|
Interconnect and Noise Immunity Design for the PentiumŪ 4 Processor (continued)
FULL-CHIP WIRE NOISE VERIFICATION The key idea behind the PentiumŪ 4 processor full-chip noise verification is "strobed signaling." A non-restoring node for noise is defined as a node, which if falsely tripped due to noise, will not recover with the passage of time (e.g., domino node or off pass gate latch). A signal is called "strobed," if its logic cone leading to a non-restoring noise node is controlled with a clock (e.g., D1k domino). In this case, the effect of noise on this node may be dependent on clock frequency.
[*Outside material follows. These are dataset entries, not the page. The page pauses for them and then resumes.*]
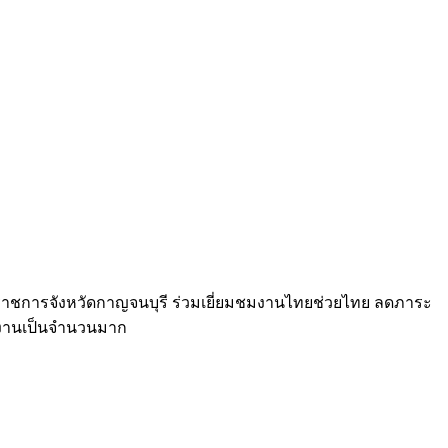
่าราชการจังหวัดกาญจนบุรี ร่วมเยี่ยมชมงานไทยช่วยไทย ลดภาระ
วมงานเป็นจำนวนมาก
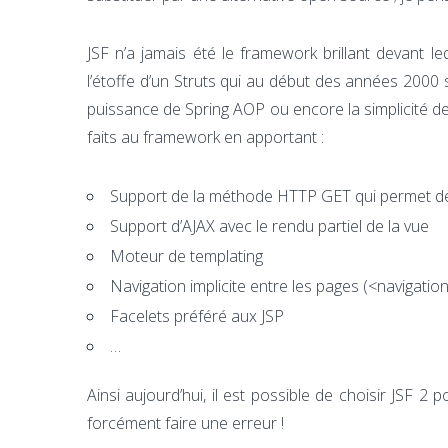
JSF n’a jamais été le framework brillant devant l
l’étoffe d’un Struts qui au début des années 2000 
puissance de Spring AOP ou encore la simplicité de
faits au framework en apportant :
Support de la méthode HTTP GET qui permet de
Support d’AJAX avec le rendu partiel de la vue
Moteur de templating
Navigation implicite entre les pages (<navigation
Facelets préféré aux JSP
…
Ainsi aujourd’hui, il est possible de choisir JSF 
forcément faire une erreur !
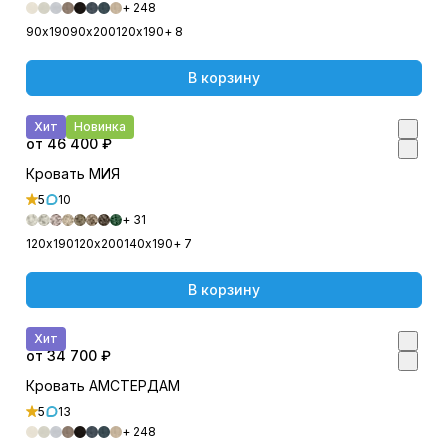
+ 248
90х190
90х200
120х190
+ 8
В корзину
Хит
Новинка
от 46 400 ₽
Кровать МИЯ
5
10
+ 31
120х190
120х200
140х190
+ 7
В корзину
Хит
от 34 700 ₽
Кровать АМСТЕРДАМ
5
13
+ 248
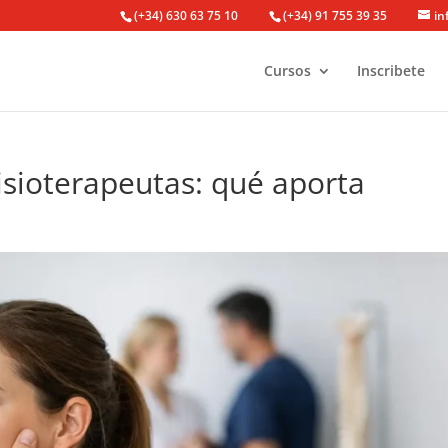
(+34) 630 63 75 10
(+34) 91 755 39 35
in
Cursos
Inscribete
sioterapeutas: qué aporta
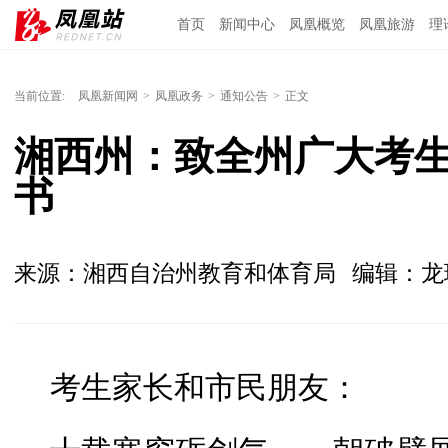
首页
新闻中心
凤凰概览
凤凰旅游
理
当前位置:
凤凰新闻网
>
凤凰政务
>
通知公告
>
正文
湘西州：致全州广大考
书
来源：湘西自治州教育和体育局
编辑：
考生家长和市民朋友：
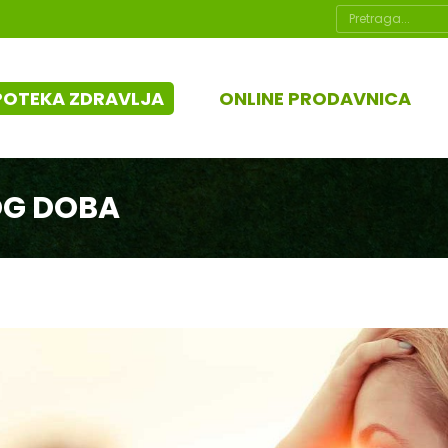
Search:
POTEKA ZDRAVLJA
ONLINE PRODAVNICA
OG DOBA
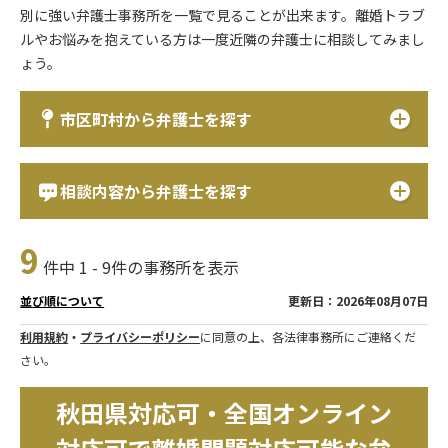
別に強い弁護士事務所を一覧で見ることが出来ます。離婚トラブ
ルやお悩みを抱えている方は一度近隣の弁護士に相談してみまし
ょう。
市区町村から弁護士を探す
相談内容から弁護士を探す
9
件中 1 - 9件の事務所を表示
更新日：2026年08月07日
並び順について
利用規約
・
プライバシーポリシー
に同意の上、各法律事務所にご連絡くだ
さい。
秋田県対応可・全国オンライン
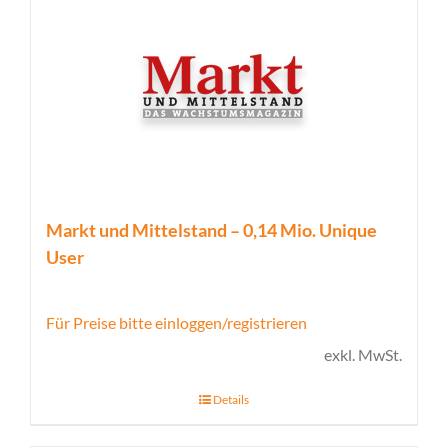
Markt und Mittelstand – 0,14 Mio. Unique
User
Für Preise bitte einloggen/registrieren
exkl. MwSt.
Details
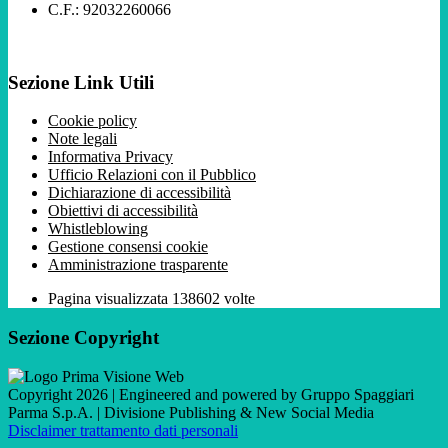
C.F.: 92032260066
Sezione Link Utili
Cookie policy
Note legali
Informativa Privacy
Ufficio Relazioni con il Pubblico
Dichiarazione di accessibilità
Obiettivi di accessibilità
Whistleblowing
Gestione consensi cookie
Amministrazione trasparente
Pagina visualizzata
138602
volte
Sezione Copyright
Copyright 2026 | Engineered and powered by Gruppo Spaggiari
Parma S.p.A. | Divisione Publishing & New Social Media
Disclaimer trattamento dati personali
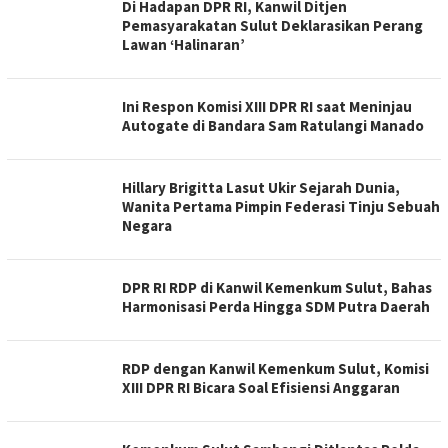
Di Hadapan DPR RI, Kanwil Ditjen
Pemasyarakatan Sulut Deklarasikan Perang
Lawan ‘Halinaran’
Ini Respon Komisi XIII DPR RI saat Meninjau
Autogate di Bandara Sam Ratulangi Manado
Hillary Brigitta Lasut Ukir Sejarah Dunia,
Wanita Pertama Pimpin Federasi Tinju Sebuah
Negara
DPR RI RDP di Kanwil Kemenkum Sulut, Bahas
Harmonisasi Perda Hingga SDM Putra Daerah
RDP dengan Kanwil Kemenkum Sulut, Komisi
XIII DPR RI Bicara Soal Efisiensi Anggaran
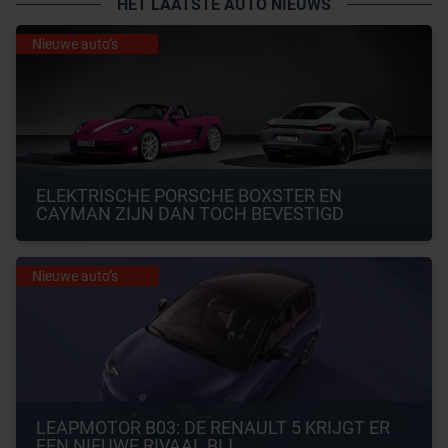
HET LAATSTE AUTO NIEUWS
Nieuwe auto’s
ELEKTRISCHE PORSCHE BOXSTER EN 
CAYMAN ZIJN DAN TOCH BEVESTIGD
Nieuwe auto’s
LEAPMOTOR B03: DE RENAULT 5 KRIJGT ER 
EEN NIEUWE RIVAAL BIJ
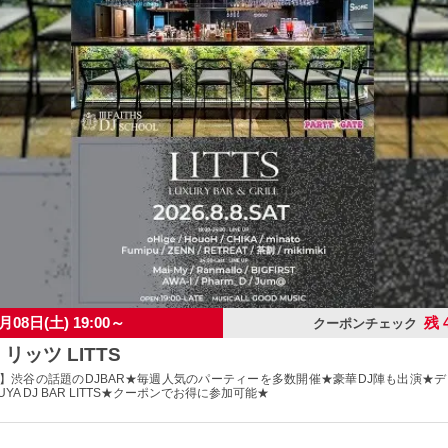
月08日(土) 19:00～
残 
クーポンチェック
 リッツ LITTS
ツ】渋谷の話題のDJBAR★毎週人気のパーティーを多数開催★豪華DJ陣も出演★
YA DJ BAR LITTS★クーポンでお得に参加可能★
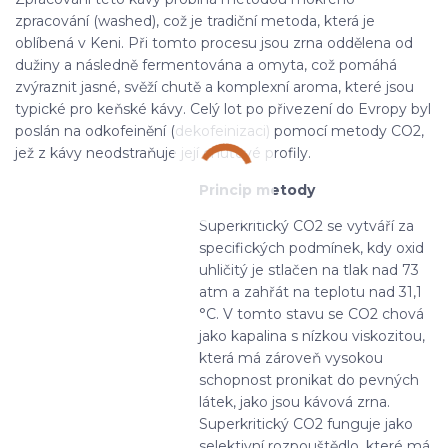
zpracování (washed), což je tradiční metoda, která je
oblíbená v Keni. Při tomto procesu jsou zrna oddělena od
dužiny a následně fermentována a omyta, což pomáhá
zvýraznit jasné, svěží chutě a komplexní aroma, které jsou
typické pro keňské kávy. Celý lot po přivezení do Evropy byl
poslán na odkofeinění (dekofeinizaci) pomocí metody CO2,
jež z kávy neodstraňuje její chuťové profily.
Princip metody
Superkritický CO2 se vytváří za
specifických podmínek, kdy oxid
uhličitý je stlačen na tlak nad 73
atm a zahřát na teplotu nad 31,1
°C. V tomto stavu se CO2 chová
jako kapalina s nízkou viskozitou,
která má zároveň vysokou
schopnost pronikat do pevných
látek, jako jsou kávová zrna.
Superkritický CO2 funguje jako
selektivní rozpouštědlo, které má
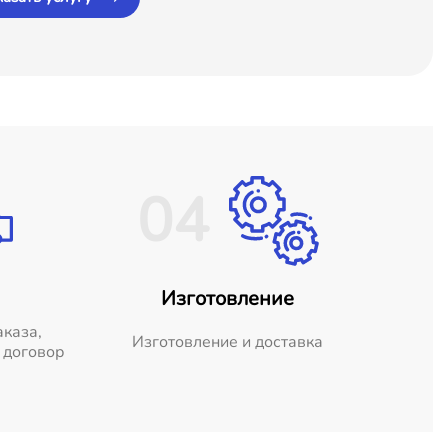
04
Изготовление
аказа,
Изготовление и доставка
 договор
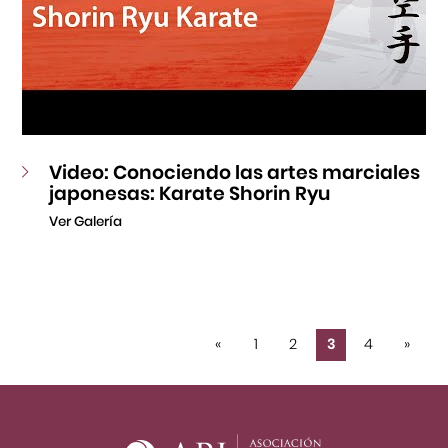
Video: Conociendo las artes marciales
japonesas: Karate Shorin Ryu
Ver Galería
«
1
2
3
4
»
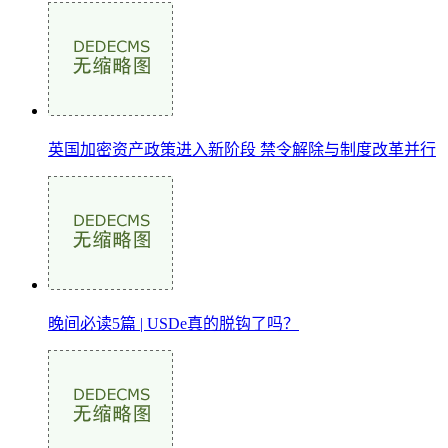
英国加密资产政策进入新阶段 禁令解除与制度改革并行
晚间必读5篇 | USDe真的脱钩了吗？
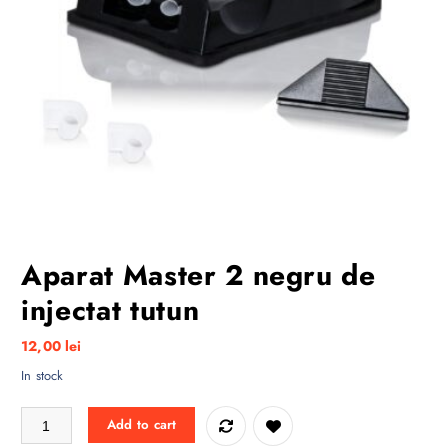
Aparat Master 2 negru de
injectat tutun
12,00
lei
In stock
Aparat Master 2 negru de injectat tutun quantity
Add to cart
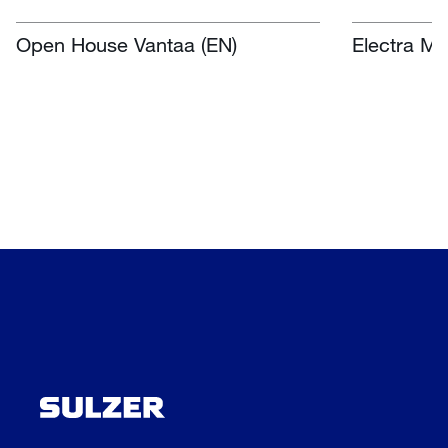
Centre, Nasr
África do Sul
Open House Vantaa (EN)
Electra Mi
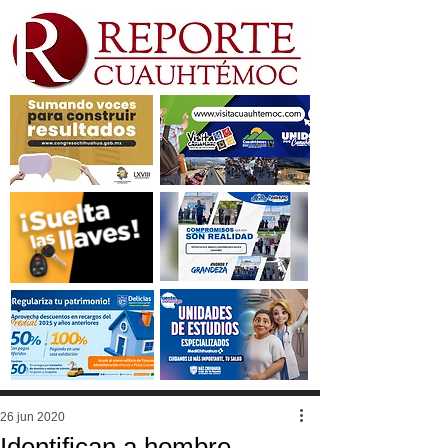
26 jun 2020
Identifican a hombre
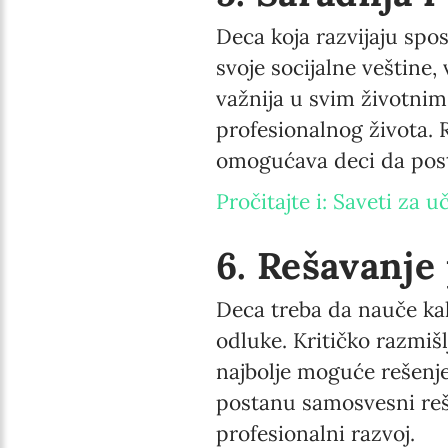
Deca koja razvijaju spo
svoje socijalne veštine,
važnija u svim životnim
profesionalnog života. R
omogućava deci da pos
Pročitajte i: Saveti za 
6. Rešavanje
Deca treba da nauče kak
odluke. Kritičko razmi
najbolje moguće rešenje
postanu samosvesni reša
profesionalni razvoj.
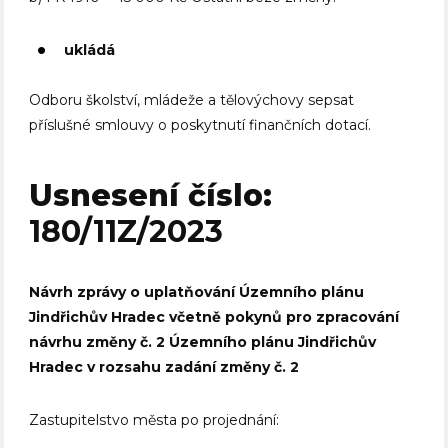
ukládá
Odboru školství, mládeže a tělovýchovy sepsat
příslušné smlouvy o poskytnutí finančních dotací.
Usnesení číslo:
180/11Z/2023
Návrh zprávy o uplatňování Územního plánu
Jindřichův Hradec včetně pokynů pro zpracování
návrhu změny č. 2 Územního plánu Jindřichův
Hradec v rozsahu zadání změny č. 2
Zastupitelstvo města po projednání:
As shown with the D1-k example in Figure 13, at a lower frequency, the noise will settle down before the signal is sampled and as such will not fail at the lower frequency. In most cases, the timing of aggressors switching for noise is earlier than predicted by max delay timing analysis due to a reduced Miller Coupling Factor (MCF) in the noise case. Further, the worst noise case is usually on fast silicon at high voltage (good for speed). As such, in most cases, we can ignore the cases leading to a slight frequency slowdown in our analysis. The tricky situations are those that lead to excessive frequency slowdown or even worse, frequency shmoo holes. Before spending valuable CAD tool resources on these non-trivial cases, we needed to convince ourselves that the common benign case is indeed the dominant one and therefore the one on which to base our full-chip wiring methodology. Most full-chip signals are busses (~59,000 out of 72,000 nets), and less than 10% of full-chip signals are "sensitive" (feeding domino receivers or direct pass gate, etc.). Most busses have similar timing among different bits, which should ease the frequency slowdown and shmoo problem. Figure 14 shows the significant effect of this analysis. Most of the effect of this filtering was due to the "required filtering" that characterized frequency slowdown, and very little was due to "valid filtering," which looks for aggressors not switching together.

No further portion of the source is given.